About 100 residents, members of parliament, police personnel, service providers and other curious onlookers crowded the park yesterday to witness the official start of construction, which included a tree-planting ceremony to mark the momentous occasion.
Neil Flanders, a healthy lifestyle worker with the Wellington Aboriginal Corporation Health Services, said the youth centre would provide invaluable opportunities for Coledale youth.
“It will give them something to do and keep them active – the whole community will benefit,” the former Coledale resident said.
“Things that may occur because of boredom will be substantially decreased because of the facility.
“It will save them having to walk into town to go to The Youthie.”

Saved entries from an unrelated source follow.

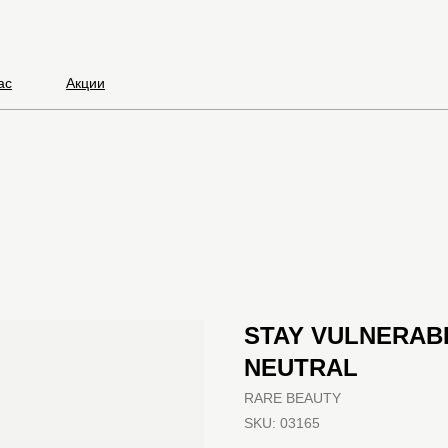
ас
Акции
STAY VULNERABL
NEUTRAL
RARE BEAUTY
SKU:
03165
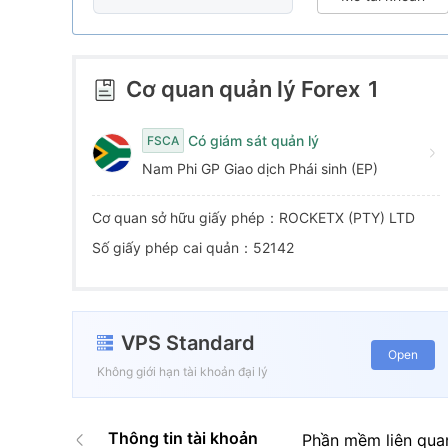
5
9
6
6
7
Cơ quan quản lý Forex
1
7
8
Có giám sát quản lý
FSCA
Nam Phi GP Giao dịch Phái sinh (EP)
8
9
Cơ quan sở hữu giấy phép：ROCKETX (PTY) LTD
9
Số giấy phép cai quản：52142
VPS Standard
Open
Không giới hạn tài khoản đại lý
Thông tin tài khoản
Phần mềm liên qua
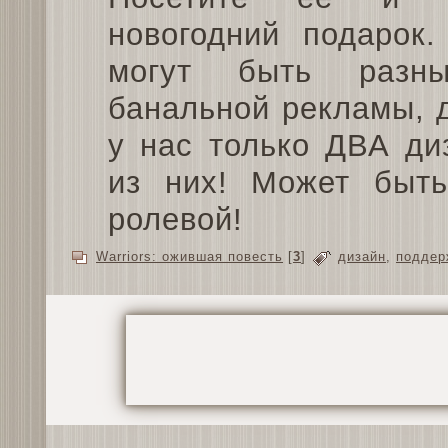
новогодний подарок.
могут быть разн
банальной рекламы, д
у нас только ДВА ди
из них! Может быт
ролевой!
Warriors: ожившая повесть
[
3
]
дизайн
,
поддер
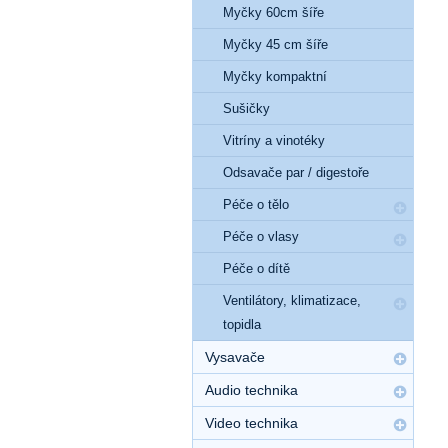
Myčky 60cm šíře
Myčky 45 cm šíře
Myčky kompaktní
Sušičky
Vitríny a vinotéky
Odsavače par / digestoře
Péče o tělo
Péče o vlasy
Péče o dítě
Ventilátory, klimatizace,
topidla
Vysavače
Audio technika
Video technika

The project, known as the NOW initiative, involves a range of improvements to the streetscape, roads and built environment in Coledale, the creation of 58 new blocks for affordable housing and the construction of the youth centre.
As part of the plan, the council-run drop-in centre for youth aged 12 to 18 years, will be relocated from its site at Tamworth PCYC and incorporated into the new facility.

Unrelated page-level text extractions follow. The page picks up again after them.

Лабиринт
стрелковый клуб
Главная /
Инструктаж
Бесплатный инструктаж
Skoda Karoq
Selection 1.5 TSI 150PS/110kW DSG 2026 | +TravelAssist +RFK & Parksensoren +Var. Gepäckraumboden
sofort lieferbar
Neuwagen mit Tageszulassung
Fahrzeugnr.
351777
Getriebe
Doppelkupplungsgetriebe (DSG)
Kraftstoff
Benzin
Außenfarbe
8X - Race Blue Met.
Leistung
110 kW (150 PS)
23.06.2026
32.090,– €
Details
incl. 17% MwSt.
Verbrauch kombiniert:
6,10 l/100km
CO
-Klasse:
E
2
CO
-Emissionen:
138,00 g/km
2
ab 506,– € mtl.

Speaking on behalf of the young people of the area, Peel High School students Janaya Lamb and Paris Knox thanked Tamworth Regional Council for its decision to build the centre in their own backyard.
The Year 9 students said they were looking forward to the centre opening and the after-school activities that would accompany it.
Mayor Col Murray said he was confident the purpose-built centre, which will provide education, health and recreational opportunities for youth across the region, would be an “amazing success”.
Member for New England Barnaby Joyce praised his predecessor, Tony Windsor, for helping secure funding for the project and said the government was “keeping Coledale in its sights”.
“The greatest investment for any community is the kids,” Mr Joyce said.
“They’re the people who carry the banner forward.”
The centre is a key element of a community renewal project funded through a $10.68 million federal government grant to TRC under the Building Better Regional Cities initiative.
In January, Best Practice Constructions was awarded the tender to build the youth centre.